As a project, I decided I wanted to learn more about Cluster computing. The cheapest way to do this, of course, is with a cluster of Raspberry Pis. There are several truly impressive Raspberry Pi clusters across the internet, but the cheapest and easiest option I could find was the ClusterHat. The ClusterHat is a shield for a Raspberry Pi 3 or 4 which allows you to attach four Raspberry Pi Zeros as nodes to a Raspberry Pi 3/4 easily. It is extremely easy to install, set up, but the big question after following the website’s set up instructions is what comes next?

I sat on the ClusterHat for a few months before finally getting around to setting up the cluster. To my disappointment, there didn’t seem much in the way of tutorials on what to do with my new Raspberry Pi cluster. I am extremely grateful for @glmdev’s tutorial on how to set up a cluster. Their tutorial is extremely well put together and you can follow the steps there to set up your cluster. In fact, you should stop right now, click the link and give that gentleman a few claps for me, since this would not have been possible without his help. The majority of this tutorial is based on theirs and only a few things have been simplified to be more specific to a ClusterHat set up. If you have found this tutorial and are not using ClusterHat, stop reading right now and refer to the tutorial linked above.

What You Will Need

To set up this cluster you will need the following items:

  • 1 x ClusterHatpurchase link has it available a la carte or as a kit
  • 1 x Raspberry Pi 3 or 4 — I am working with a Raspberry Pi 3, which works just fine.
  • 4 x Raspberry Pi Zero or Zero W — The wireless internet will not be necessary but if you already have a W laying around, you can pop it on
  • 5 x MicroSD cards
  • 1 x Thumb drive or external Hard Drive — Optional, but recommended
  • PSU - The main controller Raspberry Pi will power the others, so you need to make sure your power supply is powerful enough to power all three. The minimum power requirements for the entire system is 1-1.2A (depending on if you are using Zeros or Zero Ws), and I have had no problems running the set up with a 2.5A PSU

Getting Started

Put the Cluster Hardware Together

The hardware setup for the ClusterHat is rather straightforward. It comes with standoffs and screws to install on top of the Raspberry Pi 3 or 4 you have. Place the ClusterHat onto the GPIO pins of the controller Pi and secure it in place with the standoffs and screws. When you place the Pi Zeros onto the cluster hat, be sure that you use the correct USB port on the Pi Zero. You want to use the one labeled USB rather than the power USB. The Clusterhat uses the USB to push the network to the PI Zeros.

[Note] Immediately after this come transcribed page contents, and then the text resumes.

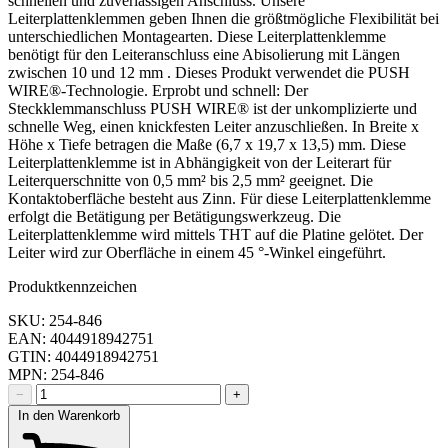
schnellen und zuverlässigen Anschluss. Unsere
Leiterplattenklemmen geben Ihnen die größtmögliche Flexibilität bei
unterschiedlichen Montagearten. Diese Leiterplattenklemme
benötigt für den Leiteranschluss eine Abisolierung mit Längen
zwischen 10 und 12 mm . Dieses Produkt verwendet die PUSH
WIRE®-Technologie. Erprobt und schnell: Der
Steckklemmanschluss PUSH WIRE® ist der unkomplizierte und
schnelle Weg, einen knickfesten Leiter anzuschließen. In Breite x
Höhe x Tiefe betragen die Maße (6,7 x 19,7 x 13,5) mm. Diese
Leiterplattenklemme ist in Abhängigkeit von der Leiterart für
Leiterquerschnitte von 0,5 mm² bis 2,5 mm² geeignet. Die
Kontaktoberfläche besteht aus Zinn. Für diese Leiterplattenklemme
erfolgt die Betätigung per Betätigungswerkzeug. Die
Leiterplattenklemme wird mittels THT auf die Platine gelötet. Der
Leiter wird zur Oberfläche in einem 45 °-Winkel eingeführt.
Produktkennzeichen
SKU: 254-846
EAN: 4044918942751
GTIN: 4044918942751
MPN: 254-846
−
+
In den Warenkorb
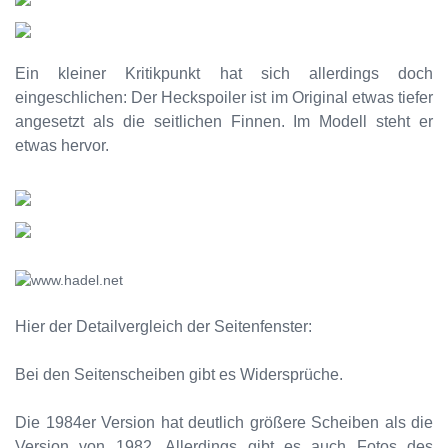
Ein kleiner Kritikpunkt hat sich allerdings doch
eingeschlichen: Der Heckspoiler ist im Original etwas tiefer
angesetzt als die seitlichen Finnen. Im Modell steht er
etwas hervor.
Hier der Detailvergleich der Seitenfenster:
Bei den Seitenscheiben gibt es Widersprüche.
Die 1984er Version hat deutlich größere Scheiben als die
Version von 1982. Allerdings gibt es auch Fotos des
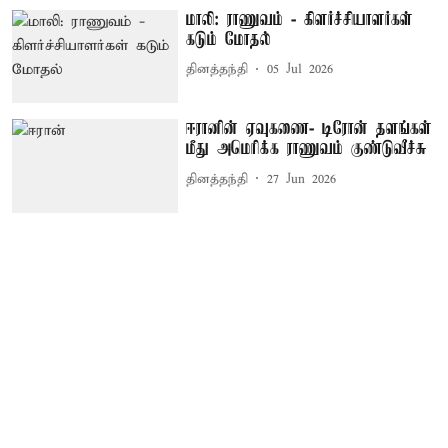
மாலி: ராணுவம் - கிளர்ச்சியாளர்கள்
கடும் மோதல்
தினத்தந்தி
05 Jul 2026
ஈரானின் ஏவுகணை- டிரோன் தளங்கள்
மீது அமெரிக்க ராணுவம் குண்டுவீச்சு
தினத்தந்தி
27 Jun 2026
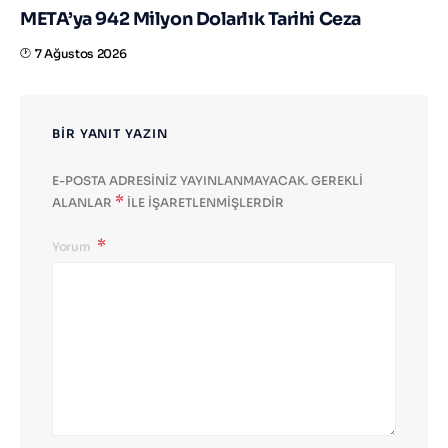
META’ya 942 Milyon Dolarlık Tarihi Ceza
7 Ağustos 2026
BIR YANIT YAZIN
E-POSTA ADRESINIZ YAYINLANMAYACAK.
GEREKLI
*
ALANLAR
ILE IŞARETLENMIŞLERDIR
Yorum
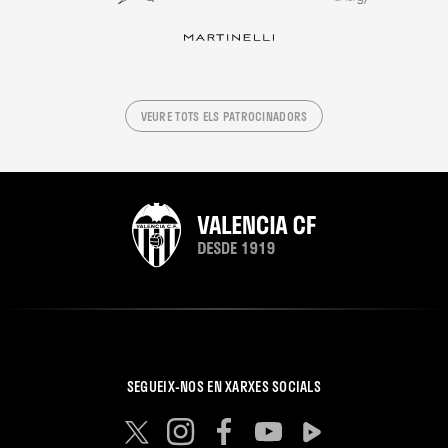
VEURE TOTS ELS PATROCINADORS
SEGUEIX-NOS EN XARXES SOCIALS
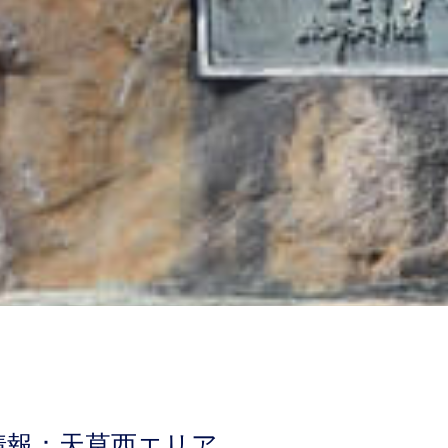
情報：
天草西エリア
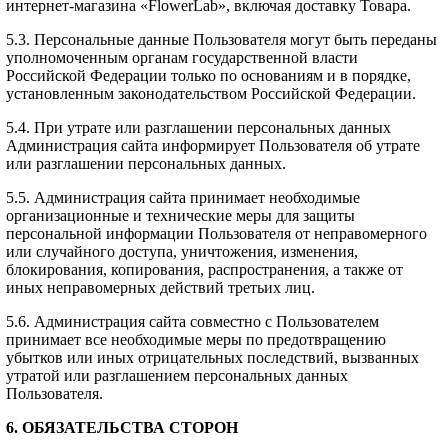
интернет-магазина «FlowerLab», включая доставку Товара.
5.3. Персональные данные Пользователя могут быть переданы
уполномоченным органам государственной власти
Российской Федерации только по основаниям и в порядке,
установленным законодательством Российской Федерации.
5.4. При утрате или разглашении персональных данных
Администрация сайта информирует Пользователя об утрате
или разглашении персональных данных.
5.5. Администрация сайта принимает необходимые
организационные и технические меры для защиты
персональной информации Пользователя от неправомерного
или случайного доступа, уничтожения, изменения,
блокирования, копирования, распространения, а также от
иных неправомерных действий третьих лиц.
5.6. Администрация сайта совместно с Пользователем
принимает все необходимые меры по предотвращению
убытков или иных отрицательных последствий, вызванных
утратой или разглашением персональных данных
Пользователя.
6. ОБЯЗАТЕЛЬСТВА СТОРОН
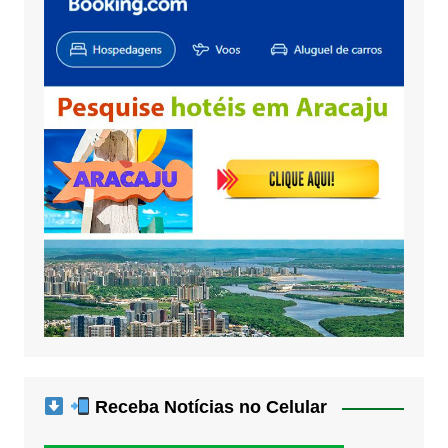
Receba Notícias no Celular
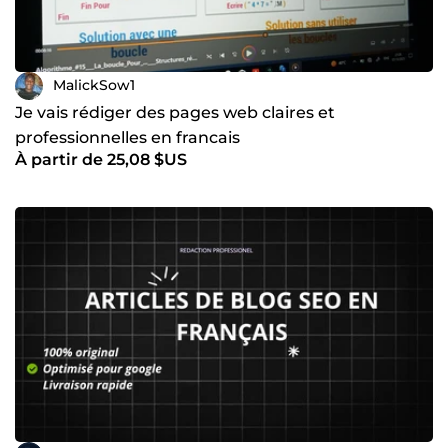
MalickSow1
Je vais rédiger des pages web claires et
professionnelles en francais
À partir de 25,08 $US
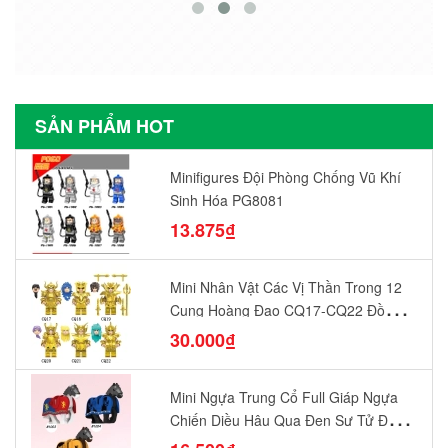
SẢN PHẨM HOT
Minifigures Đội Phòng Chống Vũ Khí
Sinh Hóa PG8081
13.875₫
Mini Nhân Vật Các Vị Thần Trong 12
Cung Hoàng Đạo CQ17-CQ22 Đồ
Chơi Lắp Ráp Mô Hình Yêu Thích
30.000₫
Mini Ngựa Trung Cổ Full Giáp Ngựa
Chiến Diều Hâu Quạ Đen Sư Tử Đỏ
N1003 - N1005 Đồ Chơi Lắp Ráp Mô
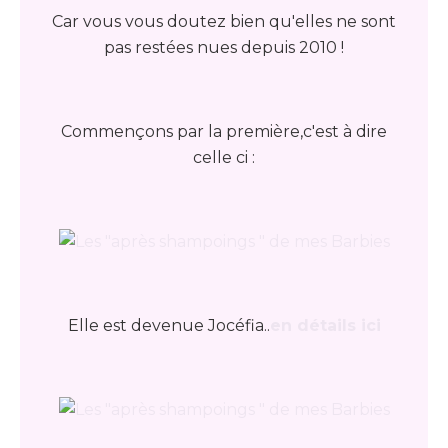
Car vous vous doutez bien qu'elles ne sont
pas restées nues depuis 2010 !
Commençons par la première,c'est à dire
celle ci :
Elle est devenue Jocéfia..
en détails ici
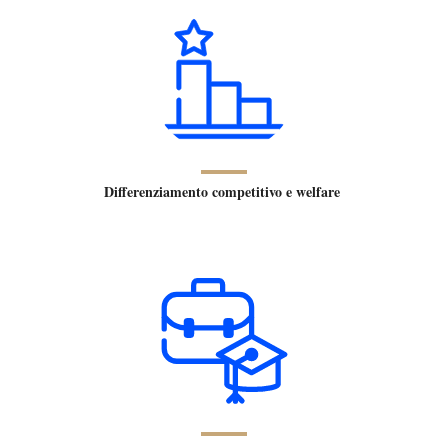
Differenziamento competitivo e welfare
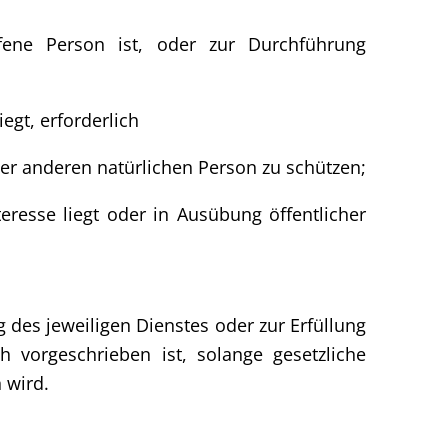
offene Person ist, oder zur Durchführung
iegt, erforderlich
ner anderen natürlichen Person zu schützen;
teresse liegt oder in Ausübung öffentlicher
des jeweiligen Dienstes oder zur Erfüllung
h vorgeschrieben ist, solange gesetzliche
 wird.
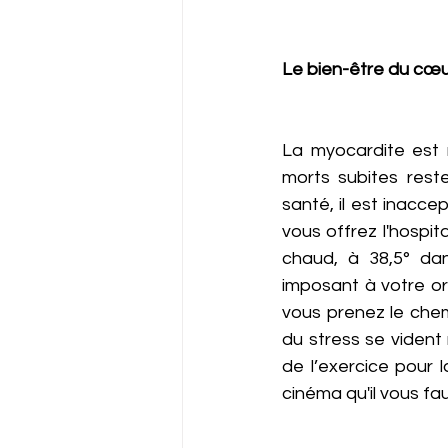
Le bien-être du cœ
La myocardite est 
morts subites reste
santé, il est inacce
vous offrez l'hospita
chaud, à 38,5° da
imposant à votre org
vous prenez le chem
du stress se vident
de l’exercice pour 
cinéma qu'il vous fau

Install the Clusterhat Raspbian Images

You can find the Raspbian images for the ClusterHat here. There are several options for you to choose from for the controller Pi. If you are not familiar with running Linux headless, I would recommend using one of the STD or Full Images for the controller. I opted to run the Lite image across the entire thing. You can grab a zip file of all the lite images, which will speed up the download process. This zip image will come with the CBRIDGE image.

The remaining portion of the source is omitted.